I’m not usually the sort of person who gets impressed by auxillary tech. Special controllers, special headsets, special anything for that matter – it takes something truly, well, special in order to stand out for me. I had the opportunity to test drive SteelSeries’ Siberia Elite Prism headset, and when I said I’d take it for a spin, I meant it; not only did I test its performance as a gaming headset, but I put it to the test in music performance from PC and my phone as well as tested its viability as a desk-based communications solution. While I didn’t find it to be a perfect product, I certainly found it to be an excellent one, and perhaps special enough to justify its $200-ranged price tag.
To start, let’s talk comfort and usability. The headset requires a software package in order to be used to its maximum capacity, but the installation is quick and easy, and the software itself has a clear user interface that gives direct access to the things a person is seeking. There are options for mic sidetone, mic noise reduction and compression, as well as Dolby Surround with an equalizer to fine-tune playback tone levels to individual preference. There are also neat LED lights in the sides that can be set to solid colors, set to shift on and off in a smooth “breathing” transition, or even set to shift colors of the spectrum. Sadly, those spectrum shifts are not able to be fully-customized, and for a headset that touts the potential for millions of colors to be displayed via those lights, not giving complete user control over that is a loss.
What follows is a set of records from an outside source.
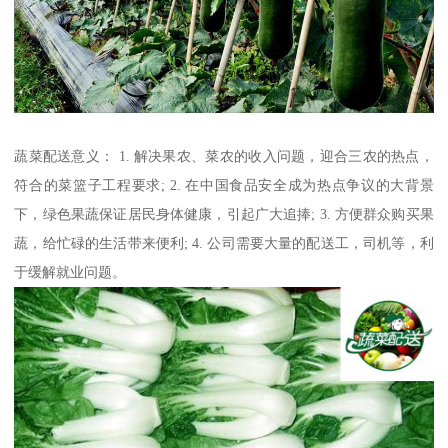
蔬菜配送意义： 1. 解决果农、菜农的收入问题，迎合三农的热点，
符合的菜篮子工程要求; 2. 在中国食品安全成为热点争议的大背景
下，绿色果蔬保证居民身体健康，引起广大追捧; 3. 方便群众购买果
蔬，给忙碌的生活带来便利; 4. 公司需要大量的配送工，司机等，利
于缓解就业问题。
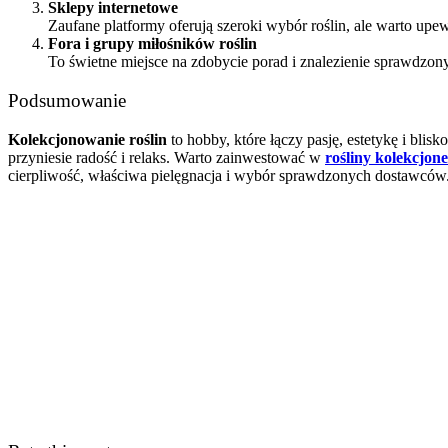
Sklepy internetowe
Zaufane platformy oferują szeroki wybór roślin, ale warto upe
Fora i grupy miłośników roślin
To świetne miejsce na zdobycie porad i znalezienie sprawdzony
Podsumowanie
Kolekcjonowanie roślin
to hobby, które łączy pasję, estetykę i blis
przyniesie radość i relaks. Warto zainwestować w
rośliny kolekcjone
cierpliwość, właściwa pielęgnacja i wybór sprawdzonych dostawców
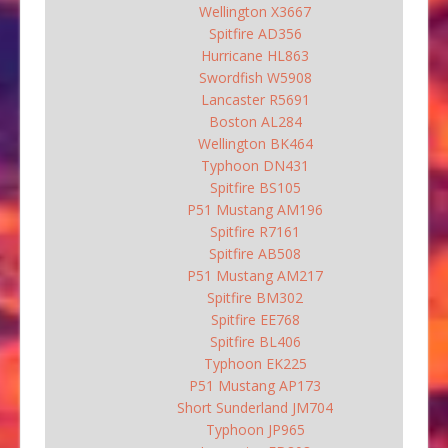
Wellington X3667
Spitfire AD356
Hurricane HL863
Swordfish W5908
Lancaster R5691
Boston AL284
Wellington BK464
Typhoon DN431
Spitfire BS105
P51 Mustang AM196
Spitfire R7161
Spitfire AB508
P51 Mustang AM217
Spitfire BM302
Spitfire EE768
Spitfire BL406
Typhoon EK225
P51 Mustang AP173
Short Sunderland JM704
Typhoon JP965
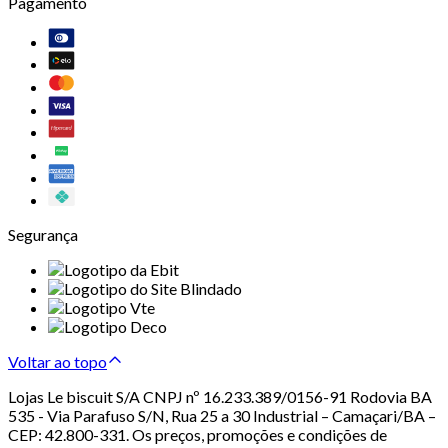
Pagamento
Segurança
Voltar ao topo
Lojas Le biscuit S/A CNPJ nº 16.233.389/0156-91 Rodovia BA
535 - Via Parafuso S/N, Rua 25 a 30 Industrial – Camaçari/BA –
CEP: 42.800-331. Os preços, promoções e condições de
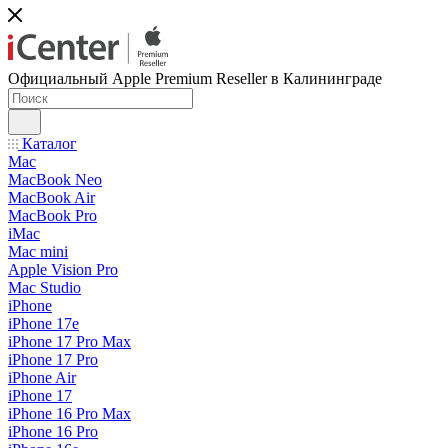
Официальный Apple Premium Reseller в Калининграде
Каталог
Mac
MacBook Neo
MacBook Air
MacBook Pro
iMac
Mac mini
Apple Vision Pro
Mac Studio
iPhone
iPhone 17e
iPhone 17 Pro Max
iPhone 17 Pro
iPhone Air
iPhone 17
iPhone 16 Pro Max
iPhone 16 Pro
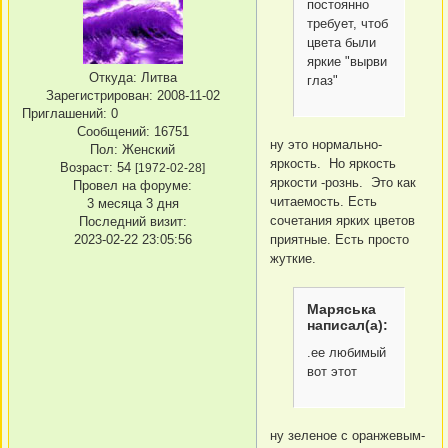
постоянно
требует, чтоб
цвета были
яркие "вырви
Откуда:
Литва
глаз"
Зарегистрирован
: 2008-11-02
Приглашений:
0
Сообщений:
16751
ну это нормально-
Пол:
Женский
яркость. Но яркость
Возраст:
54
[1972-02-28]
яркости -рознь. Это как
Провел на форуме:
читаемость. Есть
3 месяца 3 дня
сочетания ярких цветов
Последний визит:
2023-02-22 23:05:56
приятные. Есть просто
жуткие.
Маряська
написал(а):
.ее любимый
вот этот
ну зеленое с оранжевым-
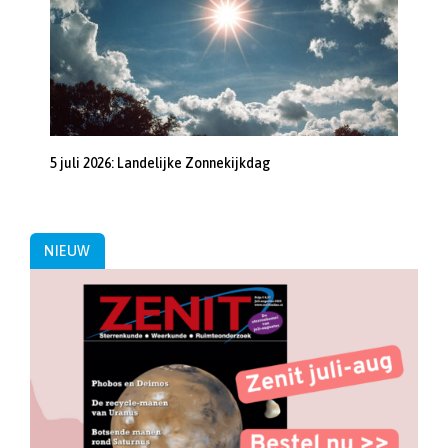
5 juli 2026: Landelijke Zonnekijkdag
NIEUW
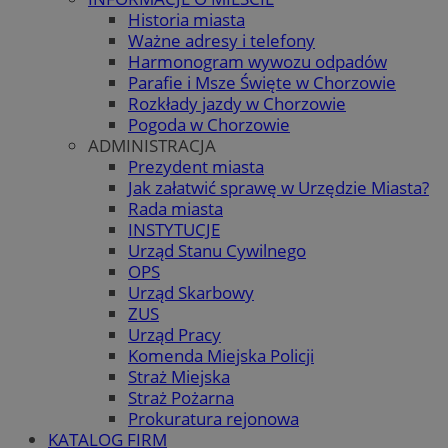
Historia miasta
Ważne adresy i telefony
Harmonogram wywozu odpadów
Parafie i Msze Święte w Chorzowie
Rozkłady jazdy w Chorzowie
Pogoda w Chorzowie
ADMINISTRACJA
Prezydent miasta
Jak załatwić sprawę w Urzędzie Miasta?
Rada miasta
INSTYTUCJE
Urząd Stanu Cywilnego
OPS
Urząd Skarbowy
ZUS
Urząd Pracy
Komenda Miejska Policji
Straż Miejska
Straż Pożarna
Prokuratura rejonowa
KATALOG FIRM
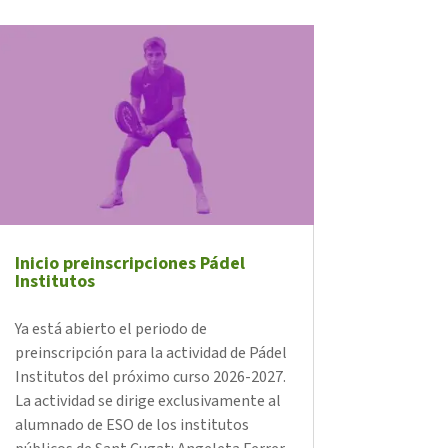
Inicio preinscripciones Pádel
Institutos
Ya está abierto el periodo de
preinscripción para la actividad de Pádel
Institutos del próximo curso 2026-2027.
La actividad se dirige exclusivamente al
alumnado de ESO de los institutos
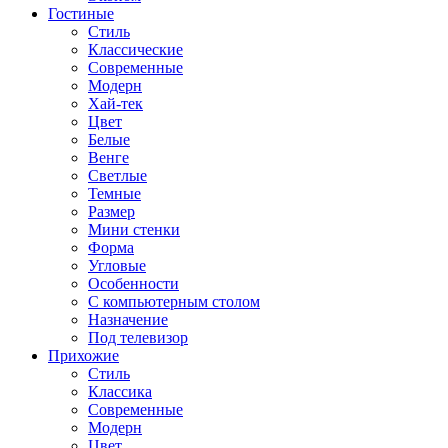
Гостиные
Стиль
Классические
Современные
Модерн
Хай-тек
Цвет
Белые
Венге
Светлые
Темные
Размер
Мини стенки
Форма
Угловые
Особенности
С компьютерным столом
Назначение
Под телевизор
Прихожие
Стиль
Классика
Современные
Модерн
Цвет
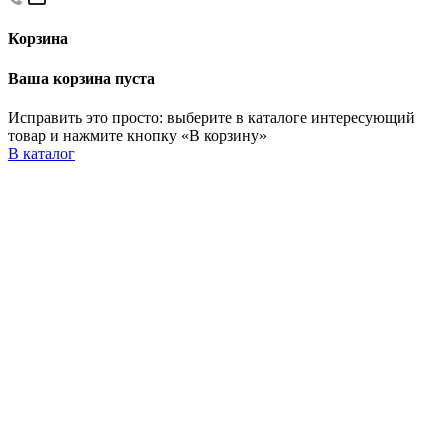
Корзина
Ваша корзина пуста
Исправить это просто: выберите в каталоге интересующий
товар и нажмите кнопку «В корзину»
В каталог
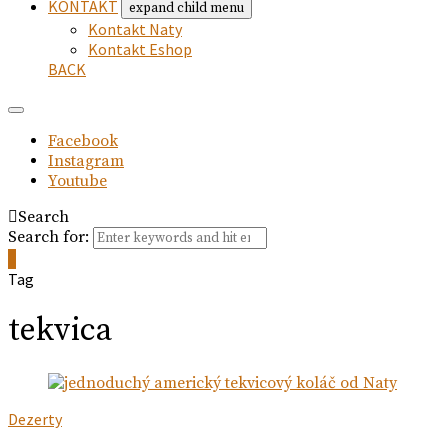
KONTAKT
expand child menu
Kontakt Naty
Kontakt Eshop
BACK
Facebook
Instagram
Youtube
Search
Search for:
0
Tag
tekvica
Dezerty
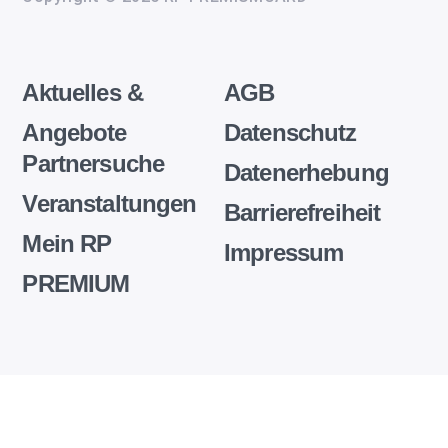
Aktuelles &
AGB
Angebote
Datenschutz
Partnersuche
Datenerhebung
Veranstaltungen
Barrierefreiheit
Mein RP
Impressum
PREMIUM
Wir
setzen
auf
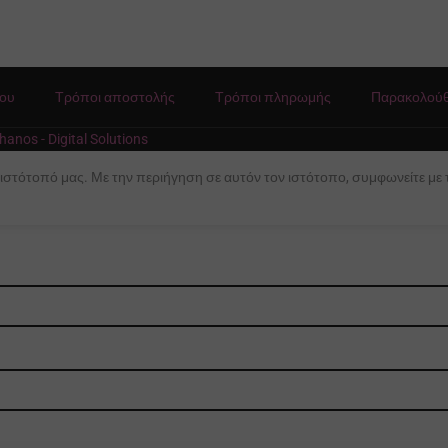
BRAND
Just Juice
d Juice
ΓΕΎΣΕΙΣ
Curuba
,
του
Τρόποι αποστολής
Τρόποι πληρωμής
Παρακολούθ
Φράουλα
ς – Ιce
hanos - Digital Solutions
 Λεμόνι
 ιστότοπό μας. Με την περιήγηση σε αυτόν τον ιστότοπο, συμφωνείτε με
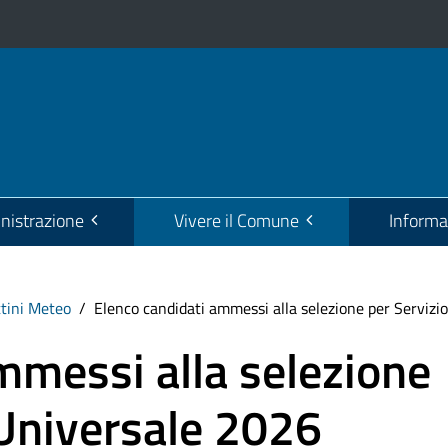
istrazione
Vivere il Comune
Informa
ttini Meteo
Elenco candidati ammessi alla selezione per Servizi
mmessi alla selezione
 Universale 2026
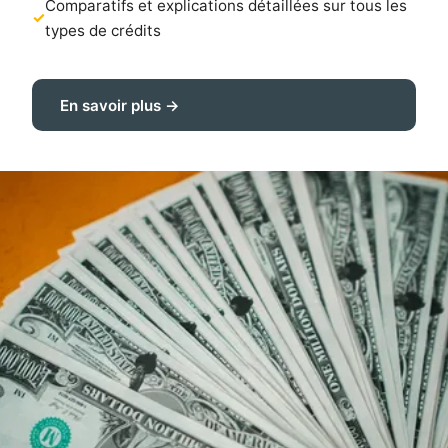
Comparatifs et explications détaillées sur tous les
types de crédits
En savoir plus →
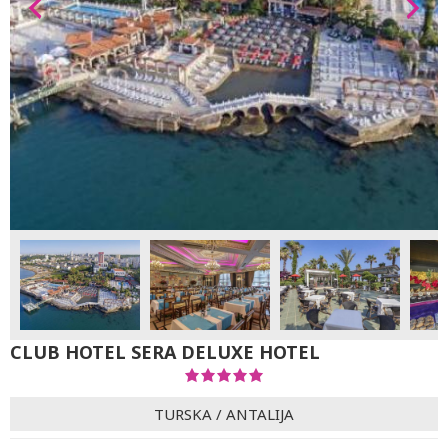
CLUB HOTEL SERA DELUXE HOTEL
TURSKA
/
ANTALIJA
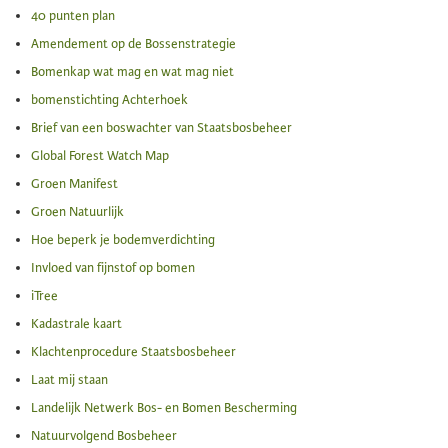
40 punten plan
Amendement op de Bossenstrategie
Bomenkap wat mag en wat mag niet
bomenstichting Achterhoek
Brief van een boswachter van Staatsbosbeheer
Global Forest Watch Map
Groen Manifest
Groen Natuurlijk
Hoe beperk je bodemverdichting
Invloed van fijnstof op bomen
iTree
Kadastrale kaart
Klachtenprocedure Staatsbosbeheer
Laat mij staan
Landelijk Netwerk Bos- en Bomen Bescherming
Natuurvolgend Bosbeheer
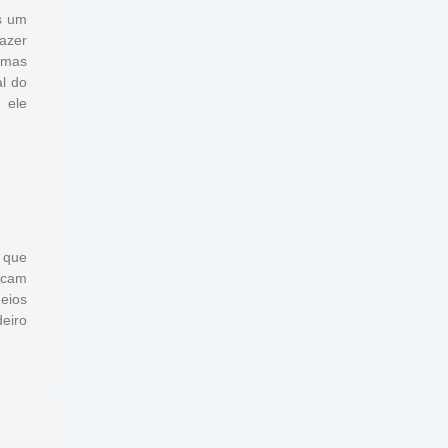
s um
fazer
, mas
l do
 ele
 que
icam
eios
eiro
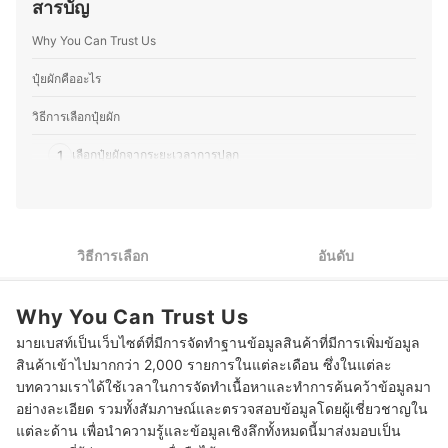
สารบัญ
และเทคนิคเพื่อพัฒนาฝีมืออยู่เสมอ ปัจจุบันคุณปูได้ย้ายกลับ
ปัจจัยสำคัญ จึงยึดหลักนี้ในการเพาะปลูกและจำหน่ายต้นไม้
มาอยู่บ้านเกิดที่จังหวัดเลยเพื่อพัฒนาเทือกสวนไร่นาของ
จริงมาตลอด
Why You Can Trust Us
บรรพบุรุษด้วยการทำเกษตรวิถีใหม่ ปรับปรุงพื้นที่รอบบ้านให้
ประวัติของ ธนัตถ์ กระแจะเจิม (แป๋ม)
มีบ่อเลี้ยงปลา หมักปุ๋ย ปลูกไม้ยืนต้นและผักสวนครัว เพื่อนำมา
ทานในครอบครัวพร้อมแบ่งปันเพื่อนบ้าน โดยส่วนตัวแล้วมี
ปุ๋ยผักคืออะไร
ความชื่นชอบการปลูกต้นไม้ด้วย จึงต่อยอดด้วยการตกแต่ง
สวน ปรับภูมิทัศน์ให้ที่พักอาศัยมีความร่มรื่น สวยงามเพื่อใช้
วิธีการเลือกปุ๋ยผัก
ชีวิตร่วมกับธรรมชาติได้อย่างมีความสุข
ประวัติของ คชาธาร พรมนา (ปู)
1
เลือกปุ๋ยผักจากระยะเวลาการปลูก
2
เลือกจากประเภทของปุ๋ยผัก
เลือกปุ๋ยผักจากความสมดุลของ N-P-K (ไนโตรเจน ฟอสฟอรัส
3
โพแทสเซียม)
วิธีการเลือก
อันดับ
4
เลือกปุ๋ย AB สำหรับผักที่ปลูกแบบไฮโดรโปนิกส์
Why You Can Trust Us
เลือกปุ๋ยผักที่มีสูตรบำรุงพิเศษตามประเภทของผัก หากปลูกผักชนิด
5
มายเบสท์เป็นเว็บไซต์ที่มีการจัดทำฐานข้อมูลสินค้าที่มีการเพิ่มข้อมูล
เดียว
สินค้าเข้าไปมากกว่า 2,000 รายการในแต่ละเดือน ซึ่งในแต่ละ
10 ปุ๋ยผัก ยี่ห้อไหนดี รวมปุ๋ยอินทรีย์ อนินทรีย์
บทความเราได้ใช้เวลาในการจัดทำเนื้อหาและทำการค้นคว้าข้อมูลมา
อย่างละเอียด รวมทั้งสัมภาษณ์และตรวจสอบข้อมูลโดยผู้เชี่ยวชาญใน
วิธีปลูกผักให้งอกงาม
แต่ละด้าน เพื่อนำความรู้และข้อมูลเชิงลึกทั้งหมดนี้มาส่งมอบเป็น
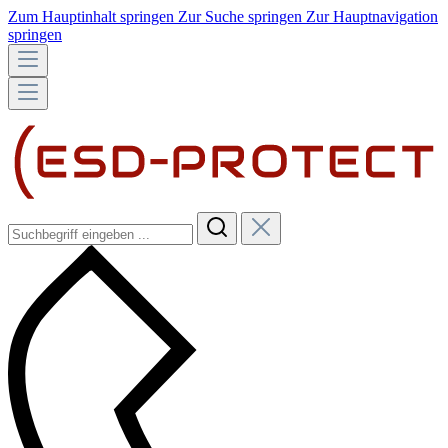
Zum Hauptinhalt springen
Zur Suche springen
Zur Hauptnavigation
springen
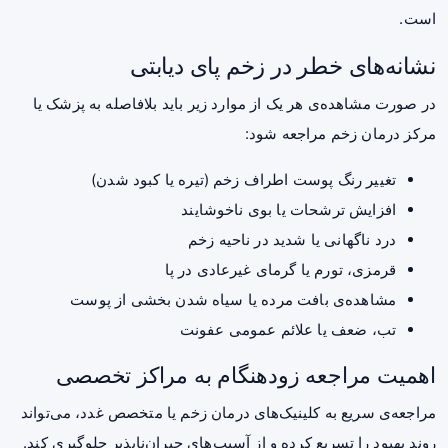
است.
نشانه‌های خطر در زخم پای دیابتی
در صورت مشاهده‌ی هر یک از موارد زیر باید بلافاصله به پزشک یا
مرکز درمان زخم مراجعه شود:
تغییر رنگ پوست اطراف زخم (تیره یا کبود شدن)
افزایش ترشحات یا بوی ناخوشایند
درد ناگهانی یا شدید در ناحیه زخم
قرمزی، تورم یا گرمای غیرعادی در پا
مشاهده‌ی بافت مرده یا سیاه شدن بخشی از پوست
تب، ضعف یا علائم عمومی عفونت
اهمیت مراجعه زودهنگام به مراکز تخصصی
مراجعه‌ی سریع به کلینیک‌های درمان زخم یا متخصص غدد، می‌تواند
روند بهبود را تسریع کرده و از آسیب‌های جبران‌ناپذیر جلوگیری کند.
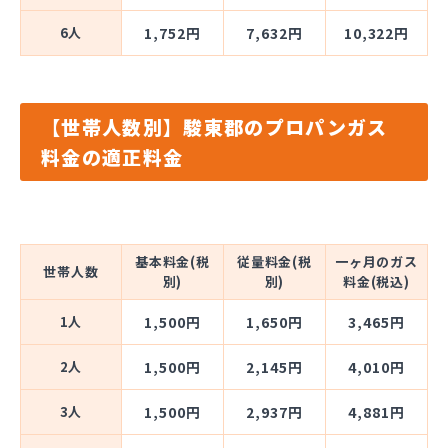
6人
1,752円
7,632円
10,322円
【世帯人数別】駿東郡のプロパンガス
料金の適正料金
基本料金(税
従量料金(税
一ヶ月のガス
世帯人数
別)
別)
料金(税込)
1人
1,500円
1,650円
3,465円
2人
1,500円
2,145円
4,010円
3人
1,500円
2,937円
4,881円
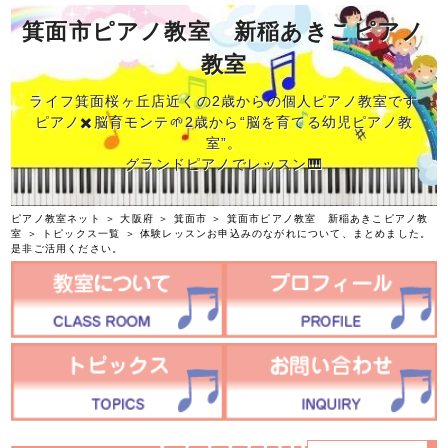
箕面市ピアノ教室 新稲あきこピアノ
教室
ライフ箕面桜ヶ丘店近くの2歳からの個人ピアノ教室です
ピアノ✖️脳育モンテ🌱2歳から“脳を育てる幼児ピアノ教
室”。
グランドピアノでレッスン🎹
ピアノ教室ネット
＞
大阪府
＞
箕面市
＞
箕面市ピアノ教室 新稲あきこピアノ教
室
＞
トピックス一覧
＞ 体験レッスンお申込みのながれについて、まとめました。
是非ご活用ください。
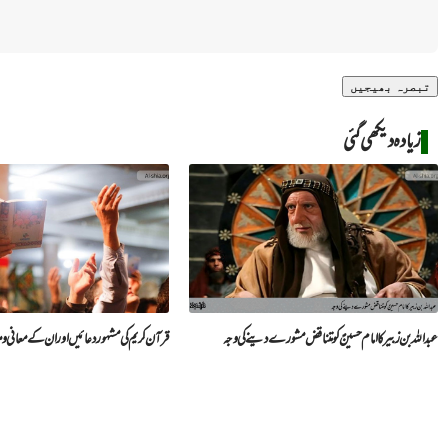
زیادہ دیکھی گئی
عبد اللہ بن زبیر کا امام حسینؑ کو متناقض مشورے دینے کی وجہ
قرآن کریم کی مشہور دعائیں اور ان کے معانی و 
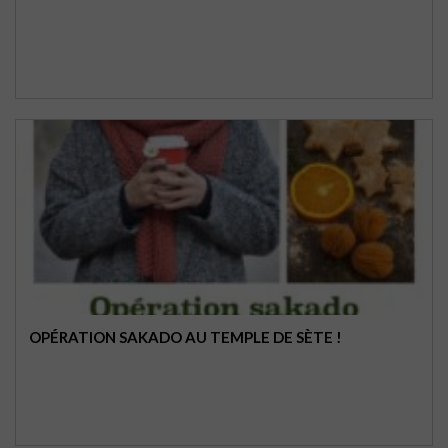
OPÉRATION SAKADO AU TEMPLE DE SÈTE !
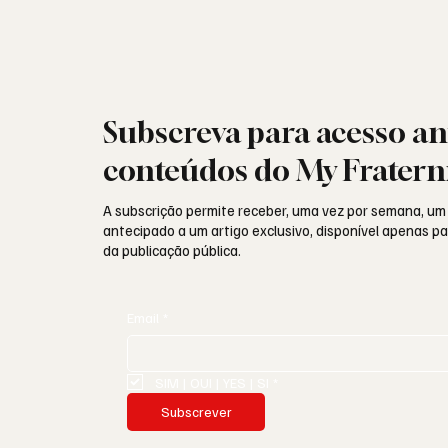
Subscreva para acesso an
conteúdos do My Fratern
A subscrição permite receber, uma vez por semana, um
antecipado a um artigo exclusivo, disponível apenas 
da publicação pública.
Email
*
SIM | OUI | YES | SI
*
Subscrever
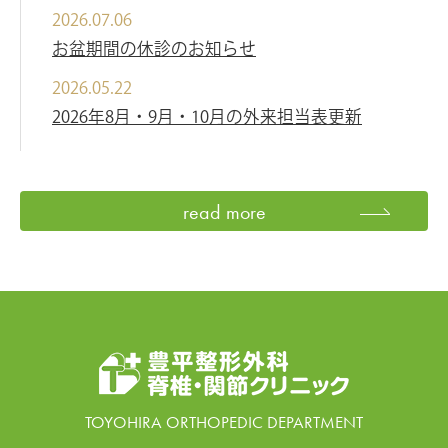
2026.07.06
お盆期間の休診のお知らせ
2026.05.22
2026年8月・9月・10月の外来担当表更新
read more
TOYOHIRA ORTHOPEDIC DEPARTMENT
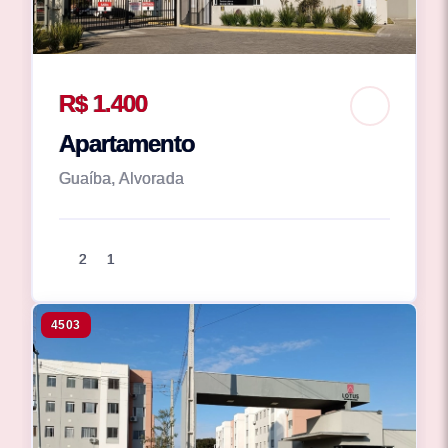
R$ 1.400
Apartamento
Guaíba, Alvorada
2
1
4503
Construction seems solid enough, as the inner resistance band conforms to the top of the head with padded foam on the underside of the strap while the metal frame that arches above that connects the two earpieces with stability. The foam cups that sit on the ear are extraordinarily generous and comfortable, and really lock out sound from the outside world. I have used this headset for silence on many occasions since opening the box, and that’s not a knock at all – quite the opposite, actually. When sound is playing it is crisp and clear, and while the low end is adequate, bassheads may not find this headset to be the end-all, be-all solution they’re looking for. Volume is not exceptionally high, either, as it is loud enough to be enjoyed while never able to be strong enough to truly immerse yourself in the wall of sound that the ear cups’ silence teases.
Microphone quality is nice, and the sound produced by it is more than adequate. The compression and noise reduction really keeps mic sound clear and clean, and turning off both mic options really made a difference in the way I sounded to others. I turned them both back on immediately. This made a difference not only in gaming sessions on PlayStation 4 and PC, but also made a world of difference in Skype calls, Google Hangouts and other VOIP-based calls in my office. The microphone is retractable, and the mechanism that it uses seems like it could break very easily if pulled too hard, but it is a nice touch nonetheless. The left ear also has a dial that allows a hard mute function on the mic, and the tip of the mic has a white LED that lights up to let you know at a glance that you’re muted. Alternately, the right ear piece dial controls headset volume.
Now, with that out of the way, let’s talk performance. Music performed very well on PC and through my iPhone, but I never felt like I was able to fully push it to the volume or bass level that I tend to enjoy. The highs are clear and the midrange is sufficiently rich, but the low end feels like it’s only operating at 90% of what the other areas are achieving. This may have to do with the fact that the volume levels never reach “jam out” loud, no matter how far you max the headset’s volume, equalizer settings or main source volume. Communication is clear and crisp, so that’s certainly a plus here. The lights are a cute addition, but they’re completely ancillary to the rest of the package, truthfully speaking. You can’t customize the lights the way you like if you want to cycle colors, and while the in-game stuff is a cool touch (color-based health display for games like CS:GO, etc.), it’s not really as important as great comfort and great sound, especially at the price point that the headset retails for.
Beyond that, it’s wired. The headset comes with a USB sound card that drives the device, and while the extension cable included with the package is very generous, it’s still going to require you to be tethered to what you’re connected to. That’s not entirely bad, because I couldn’t see a headset like this being used with portability in mind, as it is rather bulky and takes up a fair amount of space when it’s not being used. PC and Mac is where the device truly shines, but the headset worked well through the 3.5mm jack connection for both PlayStation 4 and iOS devices.
In closing, the SteelSeries Siberia Elite Prism is a fantastic headset for the person who prizes comfort above all else and is dedicated to staying in one place. The sound quality may not provide all the punch in the world, but it does the job, and admirably well, at that. The mic options are fantastic, but are only able to be used on the PC and Mac platforms, as that is the only place where you can use the device’s driver for Dolby sound and a clearer, kinder voice. However, those looking to use it for consoles or as a walking-around headset may find a much better way to spend $200, depending on their tastes. I enjoyed this headset most for office work and long teleconferences, and while it may make you look like you brought your DJ equipment to the office, you’ll be the most comfortable listener – and clearest speaker – during your next Skype meeting.
This accessory was provided by the manufacturer.
Solid construction and comfortable design makes this headset a stylish, yet bulky treat.